HTML cleansing is by no means only useful for user generated content. Managers also copy-paste content from word processing programs, the rich text editor’s output isn’t always (almost never) in the shape we want it to be, and a strict allowlist based HTML sanitizer is the best answer I have.

class feincms3.cleanse.CleansedRichTextField(*args, **kwargs)[source]

This is a subclass of django-ckeditor’s RichTextField. The recommended configuration is as follows:

CKEDITOR_CONFIGS = {
    "default": {
        "toolbar": "Custom",
        "format_tags": "h1;h2;h3;p;pre",
        "toolbar_Custom": [[
            "Format", "RemoveFormat", "-",
            "Bold", "Italic", "Subscript", "Superscript", "-",
            "NumberedList", "BulletedList", "-",
            "Anchor", "Link", "Unlink", "-",
            "HorizontalRule", "SpecialChar", "-",
            "Source",
        ]],
    },
}

# Settings for feincms3.plugins.richtext.RichText
CKEDITOR_CONFIGS["richtext-plugin"] = CKEDITOR_CONFIGS["default"]

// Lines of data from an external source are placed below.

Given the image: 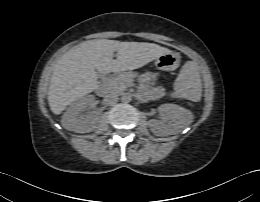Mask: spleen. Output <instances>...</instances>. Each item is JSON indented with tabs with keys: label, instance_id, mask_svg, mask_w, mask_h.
Listing matches in <instances>:
<instances>
[{
	"label": "spleen",
	"instance_id": "1",
	"mask_svg": "<svg viewBox=\"0 0 260 202\" xmlns=\"http://www.w3.org/2000/svg\"><path fill=\"white\" fill-rule=\"evenodd\" d=\"M201 91V79L194 63H185L178 75V85L175 89V94L197 102L201 99Z\"/></svg>",
	"mask_w": 260,
	"mask_h": 202
}]
</instances>
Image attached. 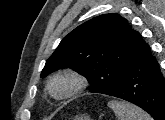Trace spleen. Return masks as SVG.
I'll list each match as a JSON object with an SVG mask.
<instances>
[{"instance_id": "spleen-1", "label": "spleen", "mask_w": 165, "mask_h": 120, "mask_svg": "<svg viewBox=\"0 0 165 120\" xmlns=\"http://www.w3.org/2000/svg\"><path fill=\"white\" fill-rule=\"evenodd\" d=\"M108 107L113 110L118 120H153L148 113L128 102L111 100Z\"/></svg>"}]
</instances>
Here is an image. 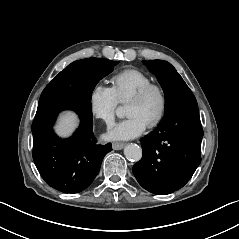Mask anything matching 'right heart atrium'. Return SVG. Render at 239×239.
<instances>
[{"label":"right heart atrium","instance_id":"d8ad5b80","mask_svg":"<svg viewBox=\"0 0 239 239\" xmlns=\"http://www.w3.org/2000/svg\"><path fill=\"white\" fill-rule=\"evenodd\" d=\"M119 99L112 86L95 83L88 93V105L94 118L111 124L119 106Z\"/></svg>","mask_w":239,"mask_h":239}]
</instances>
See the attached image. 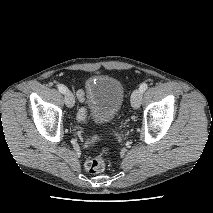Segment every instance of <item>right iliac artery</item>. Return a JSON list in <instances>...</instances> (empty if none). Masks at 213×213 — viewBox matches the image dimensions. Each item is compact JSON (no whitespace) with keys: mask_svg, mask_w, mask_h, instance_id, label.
<instances>
[{"mask_svg":"<svg viewBox=\"0 0 213 213\" xmlns=\"http://www.w3.org/2000/svg\"><path fill=\"white\" fill-rule=\"evenodd\" d=\"M57 88L63 94L67 91L66 87L62 84H59Z\"/></svg>","mask_w":213,"mask_h":213,"instance_id":"right-iliac-artery-1","label":"right iliac artery"}]
</instances>
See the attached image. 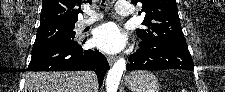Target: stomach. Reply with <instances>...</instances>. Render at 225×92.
<instances>
[{"label": "stomach", "instance_id": "0dacf381", "mask_svg": "<svg viewBox=\"0 0 225 92\" xmlns=\"http://www.w3.org/2000/svg\"><path fill=\"white\" fill-rule=\"evenodd\" d=\"M126 86L132 92H159L158 79L149 71H133L125 79Z\"/></svg>", "mask_w": 225, "mask_h": 92}]
</instances>
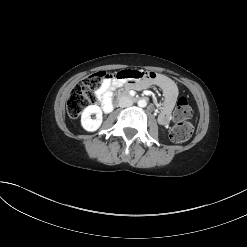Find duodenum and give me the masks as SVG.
Returning <instances> with one entry per match:
<instances>
[{"mask_svg":"<svg viewBox=\"0 0 247 247\" xmlns=\"http://www.w3.org/2000/svg\"><path fill=\"white\" fill-rule=\"evenodd\" d=\"M120 97H127V99H130L133 101H137V100H141V99L149 101V98H146L144 96L130 97L129 92L126 89H122V90L116 91V94H114V96H113V105L114 106L118 105Z\"/></svg>","mask_w":247,"mask_h":247,"instance_id":"1","label":"duodenum"}]
</instances>
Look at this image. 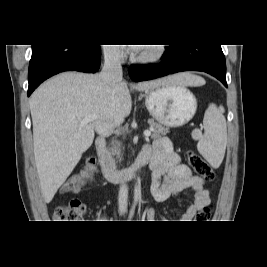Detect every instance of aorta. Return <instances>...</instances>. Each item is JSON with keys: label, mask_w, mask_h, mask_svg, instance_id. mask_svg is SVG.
<instances>
[{"label": "aorta", "mask_w": 267, "mask_h": 267, "mask_svg": "<svg viewBox=\"0 0 267 267\" xmlns=\"http://www.w3.org/2000/svg\"><path fill=\"white\" fill-rule=\"evenodd\" d=\"M140 196H141L140 180L137 179L134 187V199L138 200L140 199Z\"/></svg>", "instance_id": "aorta-1"}]
</instances>
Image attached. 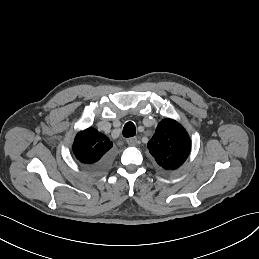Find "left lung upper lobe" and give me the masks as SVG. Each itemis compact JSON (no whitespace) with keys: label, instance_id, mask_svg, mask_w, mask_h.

The corresponding HTML_SANITIZERS configuration for html-sanitizer would look as follows:

HTML_SANITIZERS = {
    "default": {
        "tags": {
            "a", "h1", "h2", "h3", "strong", "em", "p",
            "ul", "ol", "li", "br", "sub", "sup", "hr",
        },
        "attributes": {
            "a": ("href", "name", "target", "title", "id", "rel"),
        },
        "empty": {"hr", "a", "br"},
        "separate": {"a", "p", "li"},

        # Additional default settings not listed here.
    },
}

At the time of writing those are the defaults of html-sanitizer, so you don’t have to do anything.

If you want or require a different cleansing function, simply override the default with CleansedRichTextField(cleanse=your_function). The cleansing function receives the HTML as its first and only argument and returns the cleansed HTML.

clean(value, instance)[source]

Convert the value’s type and run validation. Validation errors from to_python() and validate() are propagated. Return the correct value if no error is raised.

feincms3.cleanse.cleanse_html(html)[source]

Pass ugly HTML, get nice HTML back.